New scans of La Vie Parisienne are available on Gallica site. An article from 2 Sept. 1911 issue:

Parole d’or.

Un joli mot, et bien féminin, de cette pauvre Lantelme:

— Je n’aime pas l’argent, mais j’aime la dépense! (I don’t like money, but I like to spend it)

From 5 Aug. 1911 issue:

Le mauvais voyage.

Quelques jours avant le tragique accident de la pauvre Lantelme, une confidente très intime — la plus intime confidente de la malheureuse et charmante artiste — avait reçu une lettre d’elle.

Je ni embête à mourir! disait Lanlelme. Ce n’est pas une vie!
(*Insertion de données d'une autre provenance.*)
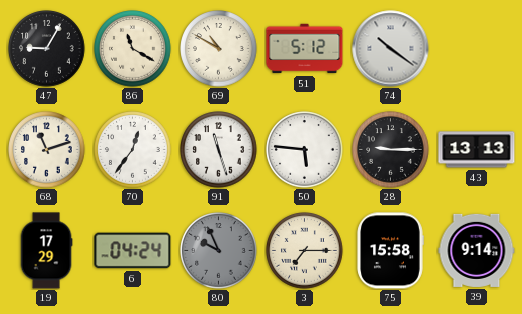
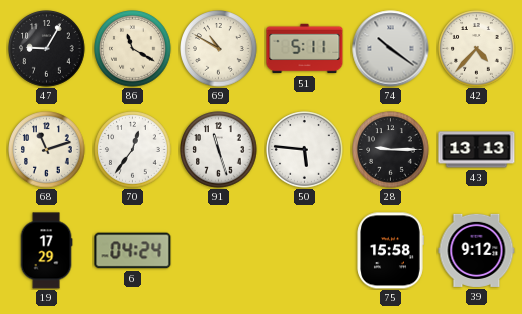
51: 5:12 -> 5:11
42: none -> 4:37
80: 9:56 -> none
3: 7:15 -> none
39: 9:14 -> 9:12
On passe son temps à boire et à se… griser. Ah ! le beau voyage!…

Lantelme employait même quelques mots un peu plus vifs pour exprimer son ennui…
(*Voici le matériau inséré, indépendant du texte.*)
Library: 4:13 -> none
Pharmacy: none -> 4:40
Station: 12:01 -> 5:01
And from 23 Nov. 1912 issue – the best article about the auction sale of Lantelme’s personal effects:

Voici des fauteuils, des commodes, des canapés, un lit, et puis voici des bijoux, et puis voici encore des gravures : tout ce qui reste d’une charmante fille, aux grands yeux noirs, et que le marteau de M. Lair-Dubreuil va disperser. Quelle tristesse ! Avant la vente, les curieux se pressent dans la salle, où tous ces objets invoquent le visage de Lantelme, ses immenses chapeaux, son buste frêle penché au bord d’une loge, près d une figure au profil péruvien. Les marchandes à la toilette sont toutes là, sentant mauvais, parlant haut, traînant leur cabas. Quelle tristesse! On évalue le collier et ses cinq grosses perles, les bagues et leurs diamants, le petit lit en bois sculpté Louis XVI, la commode en marqueterie, les fauteuils du XVIIIe; on plaisante, et on rit, d’un rire en dessous un peu canaille, avec des yeux égrillards. Il y a aussi des actrices qui s’extasient et qui, malgré sa fin lamentable, envient celle dont la beauté sut recevoir de tels dons… Il y a aussi des acteurs, des journalistes, des oisifs. On étouffe. Cependant, un employé de l’hôtel, indifférent et qui en a vu bien d’autres, distribue, d’un air las, le catalogue. On se bouscule. Jamais les marchandes à la toilette n’ont paru plus laides : quelles mains crochues! quels nez noircis par le tabac à priser! Et il faut les entendre :« Ah ! ma chère, si vous saviez… » et les voilà qui racontent des histoires à dormir debout, avec une assurance invincible. Quelle tristesse! Et pourtant rien n’est plus parisien que cette exposition, après décès, et avant les enchères. Pensez donc! une petite actrice, célèbre pour sa grâce, sa richesse, son nabab, et même pour le talent qui lui était venu, et célèbre enfin pour sa mort tragique!… Deux ans plus tôt, je l’avais rencontrée au bord de ce même Rhin, à Coblence. Elle portait un extraordinaire petit costume de marin; elle avait l’air d’une enfant, et d’une enfant bien mal élevée. M. Edw.. s’arrêtait pour acheter des vins, des vins de Moselle et du Rhin, et il marchait, majestueux, sur le quai, accompagné de Mme Sylv.ac, de Mlle F.., et de M. de L.sques…. On se retournait sur leur passage… Aujourd’hui, je cherche vainement, dans cette salle, Mme Sylv.ac et son-face-à main.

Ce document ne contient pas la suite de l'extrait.